Note: It may seem like I've been away for a couple of days, but actually I have been scribbling away. First I posted about Wild Bill Hickok Rides (1942) on my Warren William web site only hours before TCM aired the film on Tuesday night. Next, I had the pleasure of creating a "VHS Gems" guest post which went up over at the Rupert Pupkin Speaks site. That one was a bit of a challenge, but I mention the ground rules over there.
TCM in December, Quickie Edition
Most Exciting Day: December 10, Una Merkel's birthday with 10 movies to celebrate.
Top Pick: December 14, Ernst Lubitsch double-feature beginning at 8 pm with Trouble in Paradise (1932) followed at 9:30 by Design for Living (1933). Did I mention that there are some Stanwyck movies on this month too?
Most Wanted: December 29, Smart Blonde (1936) at noon, the first of the Torchy Blane movies starring Glenda Farrell.
Most Exciting Day is self-explanatory. If you want me to recommend a sick day from work, it'll be that day! Top Pick being those I have seen and would push you down on my couch and force you to watch if you even hint that you haven't seen it! Most Wanted being those I have to the best of my knowledge never seen but will be sure to check out this month.
These picks are based upon Turner Classic Movies' US schedule (most also air in Canada). Any times mentioned are all EST because that's what TCM uses inside my Now Playing Guide and that's what I use when I set the clocks here on Long Island. The days are TCM's own slightly screwy time periods, typically beginning at 6 am and working through to the following morning at the same time.
TCM in December, Long Version
Two from 1932, one of my favorite film years, lead off December from inside my Now Playing Guide. Don’t miss Harold Lloyd with the lovely Constance Cummings in Movie Crazy at 6 am EST, followed immediately at 7:45 am by Murders in the Rue Morgue starring Bela Lugosi.
I love Greer Garson, never more so than when she’s teamed with Walter Pidgeon as she is Monday afternoon, December 3, at 3:30 pm in the biopic Madame Curie (1943). That evening is one of TCM's December highlights with a documentary airing about silent child star Baby Peggy followed by one of her feature length films, Captain January (1924), and three shorts.

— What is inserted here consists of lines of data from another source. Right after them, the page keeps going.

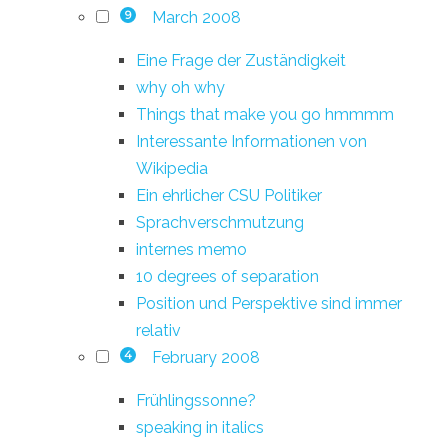
March 2008
9
Eine Frage der Zuständigkeit
why oh why
Things that make you go hmmmm
Interessante Informationen von
Wikipedia
Ein ehrlicher CSU Politiker
Sprachverschmutzung
internes memo
10 degrees of separation
Position und Perspektive sind immer
relativ
February 2008
4
Frühlingssonne?
speaking in italics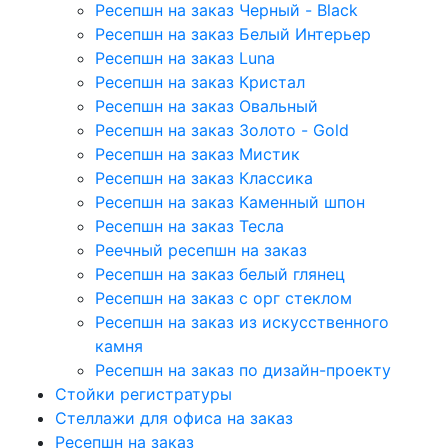
Ресепшн на заказ Черный - Black
Ресепшн на заказ Белый Интерьер
Ресепшн на заказ Luna
Ресепшн на заказ Кристал
Ресепшн на заказ Овальный
Ресепшн на заказ Золото - Gold
Ресепшн на заказ Мистик
Ресепшн на заказ Классика
Ресепшн на заказ Каменный шпон
Ресепшн на заказ Тесла
Реечный ресепшн на заказ
Ресепшн на заказ белый глянец
Ресепшн на заказ с орг стеклом
Ресепшн на заказ из искусственного
камня
Ресепшн на заказ по дизайн-проекту
Стойки регистратуры
Стеллажи для офиса на заказ
Ресепшн на заказ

Tuesday the 4th offers one of those puzzling yet rewarding TCM mystery slates as director William A. Seiter is honored with 7 of his films airing between 6:30 am and 5 pm. Nope, not his birthday. I’ll be looking forward to seeing ‘20s Ziegfeld Follies star Marilyn Miller in one of her few films, Sunny (1930), at 7:30 am. It’s followed by an early Bette Davis title I’ve yet to see, Way Back Home (1931) from RKO at 9 am. A little later is the enjoyable Herbert Marshall-Jean Arthur comedy If You Could Only Cook (1935) at noon Eastern.
Peggy Cummins is fantastic in Gun Crazy (1950) at 12:15 pm on Wednesday the 5th. I’m always intrigued by The Circus Queen Murder (1933), airing at 5 pm EST, but also always let down. Still, Dwight Frye fans will want to catch it.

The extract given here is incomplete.